◆ Data records:
■ ■ ■

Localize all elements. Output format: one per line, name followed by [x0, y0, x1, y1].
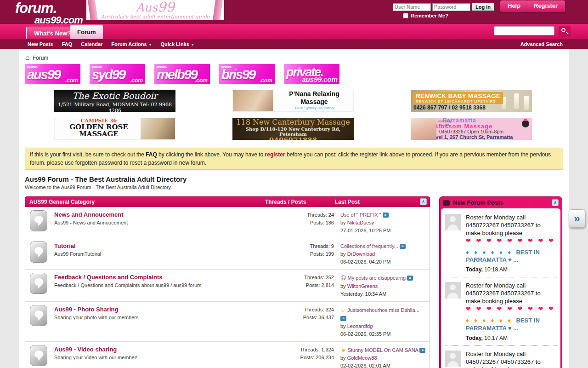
ad-renwick-massage[interactable]: RENWICK BABY MASSAGE RENWICK ST LEICHHAR… [411, 90, 532, 112]
category-header: AUS99 General Category Threads / Posts L… [25, 196, 430, 207]
breadcrumb-forum[interactable]: Forum [33, 55, 49, 61]
sidebar-post-link[interactable]: Roster for Monday call 0450723267 045073… [466, 351, 541, 368]
girl-photo [411, 118, 436, 140]
last-post-link[interactable]: Collections of frequently... [340, 243, 398, 249]
register-button[interactable]: Register [526, 0, 565, 12]
nav-forum-actions[interactable]: Forum Actions [111, 41, 152, 47]
collapse-button[interactable] [420, 198, 427, 205]
speech-bubble-icon [443, 200, 450, 206]
forum-icon [30, 305, 47, 326]
ad-exotic-boudoir[interactable]: The Exotic Boudoir 1/521 Military Road, … [54, 90, 175, 112]
site-header: forum. aus99.com Aus99 Australia's best … [0, 0, 588, 24]
nav-new-posts[interactable]: New Posts [28, 41, 53, 47]
last-post-user[interactable]: Leonardfdg [347, 323, 373, 329]
forum-row-photo-sharing: Aus99 - Photo Sharing Sharing your photo… [25, 301, 430, 341]
last-post-link[interactable]: Use of " PREFIX " [340, 212, 381, 218]
new-forum-posts-widget: New Forum Posts Roster for Monday call 0… [439, 196, 562, 368]
last-post-user[interactable]: DrDownload [347, 251, 375, 257]
forum-title-link[interactable]: News and Annoucement [54, 211, 267, 218]
banner-private-aus99[interactable]: private. aus99.com [284, 64, 339, 84]
last-post-user[interactable]: GoldMeow88 [347, 355, 377, 361]
last-post-user[interactable]: WiltonGreens [347, 283, 378, 289]
post-time: Today, 10:17 AM [466, 335, 557, 341]
sidebar-post-link[interactable]: Roster for Monday call 0450723267 045073… [466, 282, 541, 305]
remember-me-label: Remember Me? [411, 13, 448, 18]
sidebar-post-link[interactable]: Roster for Monday call 0450723267 045073… [466, 214, 541, 236]
massage-photo [233, 90, 273, 111]
sidebar-slideout-button[interactable] [569, 209, 585, 228]
ad-blossom-massage[interactable]: everyday10 Girls Parramatta Blossom Mass… [411, 118, 532, 140]
nav-calendar[interactable]: Calendar [81, 41, 102, 47]
advanced-search-link[interactable]: Advanced Search [520, 41, 563, 47]
nav-quick-links[interactable]: Quick Links [161, 41, 194, 47]
search-input[interactable] [494, 26, 554, 35]
sidebar-post: Roster for Monday call 0450723267 045073… [445, 209, 557, 277]
home-icon[interactable] [25, 55, 30, 61]
main-content: AUS99 General Category Threads / Posts L… [25, 196, 563, 368]
ad-118-canterbury-massage[interactable]: 118 New Canterbury Massage Shop B/118-12… [232, 118, 354, 140]
header-banner-ad[interactable]: Aus99 Australia's best adult entertainme… [86, 0, 224, 20]
faq-link[interactable]: FAQ [146, 151, 157, 158]
register-link[interactable]: register [265, 151, 285, 158]
column-last-post: Last Post [335, 199, 420, 205]
angry-emoji: ☹ [340, 275, 346, 281]
collapse-button[interactable] [552, 199, 559, 206]
last-post-link[interactable]: Stunny MODEL On CAM SANA [348, 347, 418, 353]
password-input[interactable] [432, 3, 470, 11]
forum-title-link[interactable]: Feedback / Questions and Complaints [54, 274, 267, 281]
last-post-link[interactable]: Justsomehourhoe miss Dahlia... [347, 307, 419, 313]
avatar[interactable] [445, 351, 461, 367]
blue-diamond-row: ♦ ♦ ♦ ♦ ♦ ♦ [466, 249, 513, 256]
username-input[interactable] [393, 3, 431, 11]
banner-melb99[interactable]: www. melb99 .com [154, 64, 210, 84]
forum-title-link[interactable]: Tutorial [54, 242, 267, 249]
last-post-info: ☻ Stunny MODEL On CAM SANA by GoldMeow88… [334, 345, 426, 368]
goto-last-post-icon[interactable] [400, 244, 406, 249]
forum-title-link[interactable]: Aus99 - Video sharing [54, 346, 267, 353]
logo-line1: forum. [15, 1, 83, 15]
banner-aus99[interactable]: www. aus99 .com [25, 64, 80, 84]
goto-last-post-icon[interactable] [383, 213, 389, 218]
cool-emoji: ☻ [340, 347, 346, 353]
heart-emoji-row: ❤ ❤ ❤ ❤ ❤ ❤ ❤ ❤ ❤ [466, 305, 557, 313]
forum-title-link[interactable]: Aus99 - Photo Sharing [54, 306, 267, 313]
widget-header: New Forum Posts [441, 197, 560, 208]
goto-last-post-icon[interactable] [340, 316, 346, 321]
main-tab-bar: What's New? Forum [0, 24, 588, 39]
smiley-emoji: ☺ [340, 307, 346, 313]
sidebar-post: Roster for Monday call 0450723267 045073… [445, 346, 557, 368]
search-button[interactable] [559, 26, 571, 37]
site-logo[interactable]: forum. aus99.com [15, 1, 83, 25]
goto-last-post-icon[interactable] [419, 348, 425, 353]
goto-last-post-icon[interactable] [407, 276, 413, 281]
remember-me-row: Remember Me? [403, 13, 448, 18]
page-title: Aus99 Forum - The Best Australia Adult D… [25, 175, 563, 183]
chevron-down-icon [149, 41, 152, 47]
forum-icon [30, 210, 47, 231]
remember-me-checkbox[interactable] [403, 13, 408, 18]
candle-decoration [514, 93, 519, 109]
forum-stats: Threads: 324 Posts: 36,437 [267, 305, 334, 338]
banner-bris99[interactable]: www. bris99 .com [219, 64, 275, 84]
candle-decoration [524, 96, 529, 110]
avatar[interactable] [445, 214, 461, 230]
last-post-link[interactable]: My posts are disappearng [348, 275, 406, 281]
forum-row-feedback: Feedback / Questions and Complaints Feed… [25, 269, 430, 301]
page-container: Forum www. aus99 .com www. syd99 .com ww… [19, 49, 569, 368]
nav-faq[interactable]: FAQ [62, 41, 73, 47]
avatar[interactable] [445, 282, 461, 299]
last-post-user[interactable]: NikitaDuesy [347, 220, 374, 225]
first-visit-notice: If this is your first visit, be sure to … [25, 148, 563, 170]
forum-stats: Threads: 252 Posts: 2,814 [267, 273, 334, 298]
widget-title: New Forum Posts [453, 199, 548, 206]
banner-syd99[interactable]: www. syd99 .com [90, 64, 145, 84]
search-icon [561, 28, 565, 32]
forum-row-tutorial: Tutorial Aus99 ForumTutoiral Threads: 9 … [25, 238, 430, 269]
help-button[interactable]: Help [500, 0, 528, 12]
ad-golden-rose-massage[interactable]: CAMPSIE 36 GOLDEN ROSE MASSAGE 36 NORTH … [54, 118, 175, 140]
banner-title: Aus99 [86, 0, 224, 14]
login-button[interactable]: Log in [472, 3, 494, 11]
ad-pnana-massage[interactable]: P’Nana Relaxing Massage 11/36 Sydney Rd.… [232, 90, 354, 112]
tab-forum[interactable]: Forum [70, 25, 103, 39]
doll-logo-icon [522, 120, 529, 127]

■ ■ ■

Retype each entry exactly. No pictures.

◆ Your solution:
Localize all elements. Output format: one per line, name followed by [x0, y0, x1, y1].
ad-renwick-massage[interactable]: RENWICK BABY MASSAGE RENWICK ST LEICHHAR… [411, 90, 532, 112]
category-header: AUS99 General Category Threads / Posts L… [25, 196, 430, 207]
breadcrumb-forum[interactable]: Forum [33, 55, 49, 61]
sidebar-post-link[interactable]: Roster for Monday call 0450723267 045073… [466, 351, 541, 368]
girl-photo [411, 118, 436, 140]
last-post-link[interactable]: Collections of frequently... [340, 243, 398, 249]
register-button[interactable]: Register [526, 0, 565, 12]
nav-forum-actions[interactable]: Forum Actions [111, 41, 152, 47]
collapse-button[interactable] [420, 198, 427, 205]
speech-bubble-icon [443, 200, 450, 206]
forum-icon [30, 305, 47, 326]
ad-exotic-boudoir[interactable]: The Exotic Boudoir 1/521 Military Road, … [54, 90, 175, 112]
site-header: forum. aus99.com Aus99 Australia's best … [0, 0, 588, 24]
nav-new-posts[interactable]: New Posts [28, 41, 53, 47]
last-post-user[interactable]: Leonardfdg [347, 323, 373, 329]
forum-row-photo-sharing: Aus99 - Photo Sharing Sharing your photo… [25, 301, 430, 341]
last-post-link[interactable]: Use of " PREFIX " [340, 212, 381, 218]
new-forum-posts-widget: New Forum Posts Roster for Monday call 0… [439, 196, 562, 368]
last-post-user[interactable]: DrDownload [347, 251, 375, 257]
forum-title-link[interactable]: News and Annoucement [54, 211, 267, 218]
banner-private-aus99[interactable]: private. aus99.com [284, 64, 339, 84]
last-post-user[interactable]: GoldMeow88 [347, 355, 377, 361]
last-post-user[interactable]: WiltonGreens [347, 283, 378, 289]
post-time: Today, 10:17 AM [466, 335, 557, 341]
sidebar-post-link[interactable]: Roster for Monday call 0450723267 045073… [466, 282, 541, 305]
remember-me-label: Remember Me? [411, 13, 448, 18]
sidebar-post-link[interactable]: Roster for Monday call 0450723267 045073… [466, 214, 541, 236]
massage-photo [233, 90, 273, 111]
sidebar-slideout-button[interactable] [569, 209, 585, 228]
ad-blossom-massage[interactable]: everyday10 Girls Parramatta Blossom Mass… [411, 118, 532, 140]
nav-calendar[interactable]: Calendar [81, 41, 102, 47]
advanced-search-link[interactable]: Advanced Search [520, 41, 563, 47]
nav-quick-links[interactable]: Quick Links [161, 41, 194, 47]
search-input[interactable] [494, 26, 554, 35]
sidebar-post: Roster for Monday call 0450723267 045073… [445, 209, 557, 277]
home-icon[interactable] [25, 55, 30, 61]
main-content: AUS99 General Category Threads / Posts L… [25, 196, 563, 368]
ad-118-canterbury-massage[interactable]: 118 New Canterbury Massage Shop B/118-12… [232, 118, 354, 140]
header-banner-ad[interactable]: Aus99 Australia's best adult entertainme… [86, 0, 224, 20]
faq-link[interactable]: FAQ [146, 151, 157, 158]
register-link[interactable]: register [265, 151, 285, 158]
column-last-post: Last Post [335, 199, 420, 205]
angry-emoji: ☹ [340, 275, 346, 281]
collapse-button[interactable] [552, 199, 559, 206]
last-post-link[interactable]: Stunny MODEL On CAM SANA [348, 347, 418, 353]
password-input[interactable] [432, 3, 470, 11]
forum-title-link[interactable]: Feedback / Questions and Complaints [54, 274, 267, 281]
last-post-link[interactable]: Justsomehourhoe miss Dahlia... [347, 307, 419, 313]
avatar[interactable] [445, 351, 461, 367]
blue-diamond-row: ♦ ♦ ♦ ♦ ♦ ♦ [466, 249, 513, 256]
username-input[interactable] [393, 3, 431, 11]
banner-melb99[interactable]: www. melb99 .com [154, 64, 210, 84]
forum-title-link[interactable]: Tutorial [54, 242, 267, 249]
last-post-info: ☻ Stunny MODEL On CAM SANA by GoldMeow88… [334, 345, 426, 368]
goto-last-post-icon[interactable] [400, 244, 406, 249]
forum-title-link[interactable]: Aus99 - Video sharing [54, 346, 267, 353]
logo-line1: forum. [15, 1, 83, 15]
banner-aus99[interactable]: www. aus99 .com [25, 64, 80, 84]
goto-last-post-icon[interactable] [383, 213, 389, 218]
cool-emoji: ☻ [340, 347, 346, 353]
heart-emoji-row: ❤ ❤ ❤ ❤ ❤ ❤ ❤ ❤ ❤ [466, 305, 557, 313]
forum-title-link[interactable]: Aus99 - Photo Sharing [54, 306, 267, 313]
widget-header: New Forum Posts [441, 197, 560, 208]
goto-last-post-icon[interactable] [340, 316, 346, 321]
main-tab-bar: What's New? Forum [0, 24, 588, 39]
smiley-emoji: ☺ [340, 307, 346, 313]
sidebar-post: Roster for Monday call 0450723267 045073… [445, 346, 557, 368]
search-button[interactable] [559, 26, 571, 37]
site-logo[interactable]: forum. aus99.com [15, 1, 83, 25]
goto-last-post-icon[interactable] [419, 348, 425, 353]
goto-last-post-icon[interactable] [407, 276, 413, 281]
remember-me-row: Remember Me? [403, 13, 448, 18]
page-title: Aus99 Forum - The Best Australia Adult D… [25, 175, 563, 183]
chevron-down-icon [149, 41, 152, 47]
forum-icon [30, 210, 47, 231]
remember-me-checkbox[interactable] [403, 13, 408, 18]
candle-decoration [514, 93, 519, 109]
forum-stats: Threads: 324 Posts: 36,437 [267, 305, 334, 338]
banner-bris99[interactable]: www. bris99 .com [219, 64, 275, 84]
candle-decoration [524, 96, 529, 110]
avatar[interactable] [445, 214, 461, 230]
last-post-link[interactable]: My posts are disappearng [348, 275, 406, 281]
forum-row-feedback: Feedback / Questions and Complaints Feed… [25, 269, 430, 301]
page-container: Forum www. aus99 .com www. syd99 .com ww… [19, 49, 569, 368]
nav-faq[interactable]: FAQ [62, 41, 73, 47]
avatar[interactable] [445, 282, 461, 299]
last-post-user[interactable]: NikitaDuesy [347, 220, 374, 225]
first-visit-notice: If this is your first visit, be sure to … [25, 148, 563, 170]
forum-stats: Threads: 252 Posts: 2,814 [267, 273, 334, 298]
widget-title: New Forum Posts [453, 199, 548, 206]
banner-syd99[interactable]: www. syd99 .com [90, 64, 145, 84]
search-icon [561, 28, 565, 32]
forum-row-tutorial: Tutorial Aus99 ForumTutoiral Threads: 9 … [25, 238, 430, 269]
help-button[interactable]: Help [500, 0, 528, 12]
ad-golden-rose-massage[interactable]: CAMPSIE 36 GOLDEN ROSE MASSAGE 36 NORTH … [54, 118, 175, 140]
banner-title: Aus99 [86, 0, 224, 14]
login-button[interactable]: Log in [472, 3, 494, 11]
ad-pnana-massage[interactable]: P’Nana Relaxing Massage 11/36 Sydney Rd.… [232, 90, 354, 112]
tab-forum[interactable]: Forum [70, 25, 103, 39]
doll-logo-icon [522, 120, 529, 127]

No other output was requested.